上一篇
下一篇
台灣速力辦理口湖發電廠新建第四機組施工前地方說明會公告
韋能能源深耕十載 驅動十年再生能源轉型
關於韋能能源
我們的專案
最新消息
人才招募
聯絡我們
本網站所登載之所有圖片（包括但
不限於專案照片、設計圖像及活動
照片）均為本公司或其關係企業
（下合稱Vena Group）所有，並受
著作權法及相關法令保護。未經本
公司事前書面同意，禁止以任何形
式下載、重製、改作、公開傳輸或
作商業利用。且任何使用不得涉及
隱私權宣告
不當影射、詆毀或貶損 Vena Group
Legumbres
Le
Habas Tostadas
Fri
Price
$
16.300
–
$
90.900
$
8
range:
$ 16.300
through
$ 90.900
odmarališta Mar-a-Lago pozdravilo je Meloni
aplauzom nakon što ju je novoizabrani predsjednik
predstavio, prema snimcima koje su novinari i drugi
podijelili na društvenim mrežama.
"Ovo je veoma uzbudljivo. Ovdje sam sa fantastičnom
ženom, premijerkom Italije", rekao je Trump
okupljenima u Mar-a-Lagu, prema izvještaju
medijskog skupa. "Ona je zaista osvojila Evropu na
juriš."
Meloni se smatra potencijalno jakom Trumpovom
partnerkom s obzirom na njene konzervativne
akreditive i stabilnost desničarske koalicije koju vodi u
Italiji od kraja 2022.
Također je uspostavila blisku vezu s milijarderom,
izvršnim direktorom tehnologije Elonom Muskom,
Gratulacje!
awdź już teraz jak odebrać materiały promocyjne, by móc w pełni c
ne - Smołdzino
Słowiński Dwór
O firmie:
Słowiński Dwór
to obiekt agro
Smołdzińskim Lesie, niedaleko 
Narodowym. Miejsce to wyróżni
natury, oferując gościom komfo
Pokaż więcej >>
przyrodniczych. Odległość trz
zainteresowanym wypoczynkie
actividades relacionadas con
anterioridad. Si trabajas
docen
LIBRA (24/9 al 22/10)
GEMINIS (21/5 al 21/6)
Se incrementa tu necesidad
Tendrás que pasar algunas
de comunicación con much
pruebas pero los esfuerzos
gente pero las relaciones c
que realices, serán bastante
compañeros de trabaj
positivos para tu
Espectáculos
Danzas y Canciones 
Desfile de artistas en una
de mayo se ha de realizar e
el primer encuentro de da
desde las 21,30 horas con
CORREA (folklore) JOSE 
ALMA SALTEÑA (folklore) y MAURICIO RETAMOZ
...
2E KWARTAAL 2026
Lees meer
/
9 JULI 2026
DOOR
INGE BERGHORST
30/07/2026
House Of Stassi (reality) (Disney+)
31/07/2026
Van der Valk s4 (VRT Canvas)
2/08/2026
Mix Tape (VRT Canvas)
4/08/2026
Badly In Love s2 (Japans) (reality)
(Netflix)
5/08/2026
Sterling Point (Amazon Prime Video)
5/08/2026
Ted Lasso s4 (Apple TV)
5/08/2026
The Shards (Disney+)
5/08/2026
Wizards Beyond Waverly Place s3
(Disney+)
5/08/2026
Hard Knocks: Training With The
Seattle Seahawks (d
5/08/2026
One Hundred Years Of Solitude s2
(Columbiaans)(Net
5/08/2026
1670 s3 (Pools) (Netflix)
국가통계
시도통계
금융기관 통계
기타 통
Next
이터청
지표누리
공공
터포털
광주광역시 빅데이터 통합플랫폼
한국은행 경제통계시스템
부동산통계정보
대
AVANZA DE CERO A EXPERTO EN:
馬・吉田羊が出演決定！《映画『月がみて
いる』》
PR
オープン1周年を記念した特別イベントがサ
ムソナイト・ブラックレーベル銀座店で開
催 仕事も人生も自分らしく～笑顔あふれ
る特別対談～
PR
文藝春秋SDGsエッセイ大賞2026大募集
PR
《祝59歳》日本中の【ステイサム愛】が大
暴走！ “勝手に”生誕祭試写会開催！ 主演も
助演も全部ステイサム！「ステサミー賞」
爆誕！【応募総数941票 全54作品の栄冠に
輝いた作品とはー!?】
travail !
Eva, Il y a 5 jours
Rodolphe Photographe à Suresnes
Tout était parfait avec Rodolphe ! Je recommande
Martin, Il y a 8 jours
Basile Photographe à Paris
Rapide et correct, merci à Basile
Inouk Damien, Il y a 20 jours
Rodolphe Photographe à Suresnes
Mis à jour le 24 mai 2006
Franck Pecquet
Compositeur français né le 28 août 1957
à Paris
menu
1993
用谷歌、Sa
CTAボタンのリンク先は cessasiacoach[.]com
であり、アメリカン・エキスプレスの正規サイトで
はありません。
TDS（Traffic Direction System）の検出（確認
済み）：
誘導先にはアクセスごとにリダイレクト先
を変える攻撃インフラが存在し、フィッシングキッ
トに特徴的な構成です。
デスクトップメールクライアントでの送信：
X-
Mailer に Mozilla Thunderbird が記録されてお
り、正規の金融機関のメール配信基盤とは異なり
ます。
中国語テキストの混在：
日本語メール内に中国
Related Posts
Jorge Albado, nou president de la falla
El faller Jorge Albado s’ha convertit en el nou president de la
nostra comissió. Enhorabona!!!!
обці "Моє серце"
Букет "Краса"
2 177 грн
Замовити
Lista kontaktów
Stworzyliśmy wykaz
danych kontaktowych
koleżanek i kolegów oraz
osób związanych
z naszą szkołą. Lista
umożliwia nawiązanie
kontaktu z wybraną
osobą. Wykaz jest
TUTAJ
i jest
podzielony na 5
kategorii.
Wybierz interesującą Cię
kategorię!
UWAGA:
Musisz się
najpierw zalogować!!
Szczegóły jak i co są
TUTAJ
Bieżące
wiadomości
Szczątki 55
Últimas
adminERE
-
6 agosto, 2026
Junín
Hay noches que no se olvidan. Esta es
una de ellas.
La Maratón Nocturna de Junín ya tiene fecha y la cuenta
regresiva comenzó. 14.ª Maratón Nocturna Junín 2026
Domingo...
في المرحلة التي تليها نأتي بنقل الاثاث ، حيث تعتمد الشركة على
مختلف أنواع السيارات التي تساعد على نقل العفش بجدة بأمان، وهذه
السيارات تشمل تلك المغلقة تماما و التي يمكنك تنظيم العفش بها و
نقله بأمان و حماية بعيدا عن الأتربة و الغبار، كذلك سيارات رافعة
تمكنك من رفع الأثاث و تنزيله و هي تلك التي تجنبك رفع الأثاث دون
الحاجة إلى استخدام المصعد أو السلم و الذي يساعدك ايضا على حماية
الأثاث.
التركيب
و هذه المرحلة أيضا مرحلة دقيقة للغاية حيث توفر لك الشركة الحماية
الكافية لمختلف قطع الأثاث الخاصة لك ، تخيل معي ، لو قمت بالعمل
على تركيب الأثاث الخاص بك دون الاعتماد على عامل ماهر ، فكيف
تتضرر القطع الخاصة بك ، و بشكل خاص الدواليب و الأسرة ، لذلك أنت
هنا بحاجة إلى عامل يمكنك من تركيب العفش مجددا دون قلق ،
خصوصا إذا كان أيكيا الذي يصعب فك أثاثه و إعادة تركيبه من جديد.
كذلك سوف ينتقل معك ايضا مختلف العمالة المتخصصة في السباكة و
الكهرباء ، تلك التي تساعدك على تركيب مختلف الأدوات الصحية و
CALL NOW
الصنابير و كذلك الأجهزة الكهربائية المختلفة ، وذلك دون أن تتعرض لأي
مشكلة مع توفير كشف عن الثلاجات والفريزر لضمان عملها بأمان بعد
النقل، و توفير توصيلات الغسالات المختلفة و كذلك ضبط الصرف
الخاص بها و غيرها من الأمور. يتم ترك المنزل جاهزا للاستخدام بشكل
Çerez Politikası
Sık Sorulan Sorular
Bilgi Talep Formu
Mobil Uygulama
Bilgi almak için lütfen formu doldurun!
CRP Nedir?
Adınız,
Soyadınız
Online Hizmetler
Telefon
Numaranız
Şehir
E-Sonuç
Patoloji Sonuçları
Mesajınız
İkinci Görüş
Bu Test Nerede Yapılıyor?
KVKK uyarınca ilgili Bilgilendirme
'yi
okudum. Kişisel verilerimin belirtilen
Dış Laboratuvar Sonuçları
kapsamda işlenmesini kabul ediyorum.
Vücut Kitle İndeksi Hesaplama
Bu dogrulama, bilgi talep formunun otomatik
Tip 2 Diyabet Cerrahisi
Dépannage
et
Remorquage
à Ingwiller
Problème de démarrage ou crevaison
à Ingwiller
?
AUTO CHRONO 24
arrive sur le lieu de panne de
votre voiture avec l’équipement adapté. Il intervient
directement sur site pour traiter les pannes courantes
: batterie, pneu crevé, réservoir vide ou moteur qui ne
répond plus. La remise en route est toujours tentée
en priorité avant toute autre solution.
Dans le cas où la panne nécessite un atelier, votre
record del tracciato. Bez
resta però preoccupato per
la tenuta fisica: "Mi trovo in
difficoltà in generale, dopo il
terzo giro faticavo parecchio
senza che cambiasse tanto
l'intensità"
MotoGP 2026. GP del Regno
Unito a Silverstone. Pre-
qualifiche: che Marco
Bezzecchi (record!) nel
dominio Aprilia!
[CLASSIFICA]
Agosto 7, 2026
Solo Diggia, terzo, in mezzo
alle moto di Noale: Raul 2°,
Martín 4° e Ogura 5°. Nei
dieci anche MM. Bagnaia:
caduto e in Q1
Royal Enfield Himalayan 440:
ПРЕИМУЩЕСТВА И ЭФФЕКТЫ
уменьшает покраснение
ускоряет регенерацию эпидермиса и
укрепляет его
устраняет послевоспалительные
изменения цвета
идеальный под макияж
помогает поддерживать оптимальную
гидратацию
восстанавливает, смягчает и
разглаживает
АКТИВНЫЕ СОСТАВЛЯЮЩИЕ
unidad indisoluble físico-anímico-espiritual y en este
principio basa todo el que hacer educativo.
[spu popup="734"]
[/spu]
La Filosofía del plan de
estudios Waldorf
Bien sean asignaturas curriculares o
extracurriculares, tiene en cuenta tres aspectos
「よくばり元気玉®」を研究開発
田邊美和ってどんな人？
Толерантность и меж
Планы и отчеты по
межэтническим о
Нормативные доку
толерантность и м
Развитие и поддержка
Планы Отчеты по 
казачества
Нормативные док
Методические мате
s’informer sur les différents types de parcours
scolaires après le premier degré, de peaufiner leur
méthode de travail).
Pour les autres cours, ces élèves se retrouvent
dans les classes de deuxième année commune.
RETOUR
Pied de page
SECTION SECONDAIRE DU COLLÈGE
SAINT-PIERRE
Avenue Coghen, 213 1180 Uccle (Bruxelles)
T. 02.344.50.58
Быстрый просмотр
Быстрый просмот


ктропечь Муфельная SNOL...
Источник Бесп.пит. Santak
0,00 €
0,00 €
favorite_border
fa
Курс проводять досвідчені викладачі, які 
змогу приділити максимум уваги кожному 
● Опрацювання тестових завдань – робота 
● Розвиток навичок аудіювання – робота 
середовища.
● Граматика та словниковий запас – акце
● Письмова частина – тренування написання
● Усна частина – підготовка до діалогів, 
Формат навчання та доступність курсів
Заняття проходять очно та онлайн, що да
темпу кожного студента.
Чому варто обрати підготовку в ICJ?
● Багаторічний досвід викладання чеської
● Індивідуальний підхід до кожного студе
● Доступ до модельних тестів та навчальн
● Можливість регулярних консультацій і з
__________________________________________________
Starting at the first line of the records, print each line exactly, stopping after the line that contains "partnerkom s obzirom na njene konzervativne".

上一篇
下一篇
台灣速力辦理口湖發電廠新建第四機組施工前地方說明會公告
韋能能源深耕十載 驅動十年再生能源轉型
關於韋能能源
我們的專案
最新消息
人才招募
聯絡我們
本網站所登載之所有圖片（包括但
不限於專案照片、設計圖像及活動
照片）均為本公司或其關係企業
（下合稱Vena Group）所有，並受
著作權法及相關法令保護。未經本
公司事前書面同意，禁止以任何形
式下載、重製、改作、公開傳輸或
作商業利用。且任何使用不得涉及
隱私權宣告
不當影射、詆毀或貶損 Vena Group
Legumbres
Le
Habas Tostadas
Fri
Price
$
16.300
–
$
90.900
$
8
range:
$ 16.300
through
$ 90.900
odmarališta Mar-a-Lago pozdravilo je Meloni
aplauzom nakon što ju je novoizabrani predsjednik
predstavio, prema snimcima koje su novinari i drugi
podijelili na društvenim mrežama.
"Ovo je veoma uzbudljivo. Ovdje sam sa fantastičnom
ženom, premijerkom Italije", rekao je Trump
okupljenima u Mar-a-Lagu, prema izvještaju
medijskog skupa. "Ona je zaista osvojila Evropu na
juriš."
Meloni se smatra potencijalno jakom Trumpovom
partnerkom s obzirom na njene konzervativne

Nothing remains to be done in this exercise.